News & Analysis

Safety Anthony Harris is a key component in the Vikings defense

In today’s NFL, there is a premium on playmaking defensive backs who can steal the ball and limit offensive touchdowns. Over the last two seasons, Minnesota Vikings free safety Anthony Harris has been that and more. So it came as no surprise when the Vikings tagged Harris with their franchise designation that carries a guaranteed $11,441,000 for the 2020 season. 

Here, we explain why Harris is a critical piece of the puzzle as the Vikings look to retool their declining defense.

As the eighth-ranked player on PFF’s 2020 Free Agent Rankings, Harris is finally being recognized as one of the top safeties in the game. Not only did he finish the 2019 season as PFF’s highest-graded safety (91.1) with a WAR of 0.65, Harris has also led all NFL safeties with a coverage grade of 94.3 (including the playoffs) over the last two seasons. Of PFF’s 10 highest-graded safeties between 2018 and 2019, Harris’ 872 coverage snaps ranked eighth, just ahead of Derwin James (698) and Earl Thomas III (636). But both of those players fall behind Harris’ 10 interceptions, with five and three, respectively.

Harris is a proven playmaker in coverage and a sure tackler in run defense. Over the last two seasons, he has missed only four tackles in 100 tackle attempts. His 5% missed tackle rate represents only nine missed tackles in 182 regular season attempts since 2015. His knack for stealing the ball in pass coverage is no fluke, and his versatility makes him a perfect fit for a multiple zone scheme defense. In 2019, the Vikings played cover-2 zone on 21.3% of their 663 total coverage snaps. Harris aligned in deep centerfield on roughly 112 plays of the Vikings' single-high cover-1 man snaps. Over the last two years, he’s allowed the lowest quarterback passer rating (41.4) among all players at his position. 

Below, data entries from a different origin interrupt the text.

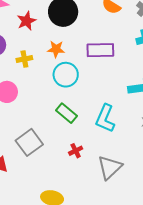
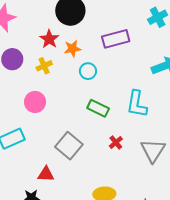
red star: (27, 21) -> (49, 39), moved
cyan circle: (66, 75) -> (88, 71), size x0.7

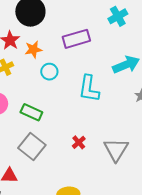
cyan L-shape: (137, 104) -> (89, 89), moved
green rectangle: (98, 108) -> (31, 112), moved

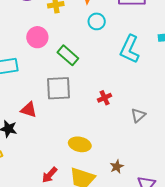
gray square: (32, 146) -> (58, 88), turned 32
gray triangle: (116, 150) -> (138, 115), size x0.6

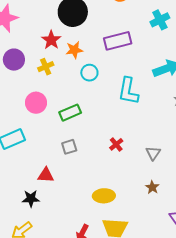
green rectangle: (68, 55) -> (70, 113), turned -50
gray square: (58, 88) -> (69, 147), size x0.6
brown star: (117, 167) -> (152, 187), moved

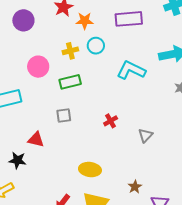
yellow cross: (46, 67) -> (70, 51), moved
cyan L-shape: (128, 91) -> (131, 70), turned 96
brown star: (152, 187) -> (135, 187), moved

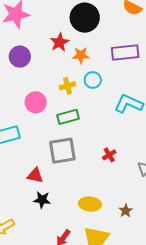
gray square: (64, 116) -> (62, 151), size x1.8
black star: (17, 160) -> (42, 200), moved
brown star: (135, 187) -> (126, 211), moved

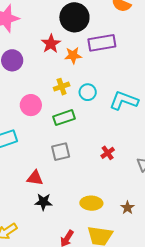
purple rectangle: (125, 52) -> (102, 43), moved
cyan circle: (93, 80) -> (88, 92), moved
gray square: (62, 151) -> (61, 152), size x0.7

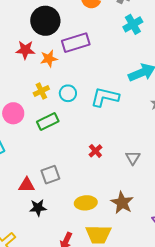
red star: (51, 44) -> (25, 50), turned -30
gray square: (61, 152) -> (50, 175), moved
brown star: (127, 208) -> (122, 203), size x1.6

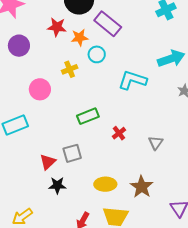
purple rectangle: (76, 43) -> (108, 24), turned 52
cyan circle: (68, 93) -> (97, 54), moved
green rectangle: (48, 121) -> (88, 116), moved
red triangle: (27, 185) -> (48, 162), turned -48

By retaining Harris, the Vikings have ensured themselves of having arguably the best safety tandem in the league. Along with Harris’ first-ranked coverage grade of 91.6 last season, fellow safety Harrison Smith made PFF’s top 10 list with the second-best grade of 91.4, just behind Harris. In 2019, both safeties earned a combined coverage grade of 96.2, best in the NFL.

As Mike Zimmer moves to retool his defense, his very first step was to keep the most productive safety pairing as the key building block. Harris and Smith combined to lead all safeties last season with 12 interceptions while allowing zero touchdown passes and the lowest quarterback passing rating of 34.9. The Vikings safeties also combined to force an incompletion on 25.7% of their targets in primary coverage last season, a figure that was almost three percentage points higher than the next closest safety tandem.

Zimmer will now turn his attention to revamping the cornerback positions around his superb safeties. In 2019, Vikings cornerbacks underperformed and underdelivered with a 28th-ranked PFF coverage grade of 53.4 while allowing the highest completion percentage (72.7%) and the most pass receptions for first downs/touchdowns (141) among all cornerback groups league-wide. Vikings cornerbacks Xavier Rhodes, Trae Waynes, Mackensie Alexander and Mike Hughes combined for a minuscule three interceptions during the regular season.

Critical moves made by the Vikings this offseason include the two-year $66 million extension to keep Kirk Cousins as their quarterback through the 2022 season. To create salary cap space, the team declined the option on Everson Griffen’s contract and waived Xavier Rhodes. According to overthecap.com, the Vikings now have $11,504,429 of cap space after trading wide receiver Stefon Diggs to the Buffalo Bills in return for first, fifth and sixth-round picks in the 2020 draft, plus a fourth in 2021. The Vikings are now armed with 12 draft picks in the upcoming draft, including two first-round picks, one second-round pick and two selections in the third round. With five of the first 105 picks, Zimmer and GM Rick Spielman will most likely use a high pick to select a wide receiver and cornerback to replace the departed Diggs and Rhodes. 

Sometimes the best offseason moves are simply keeping your most productive players while rebuilding your roster. At 28 years old, Anthony Harris has cemented himself as a foundational player while the Vikings remain under construction. After checking in as PFF's third-highest-rated secondary in 2019, keeping Harris in the fold all but ensures the Vikings the opportunity to be even better.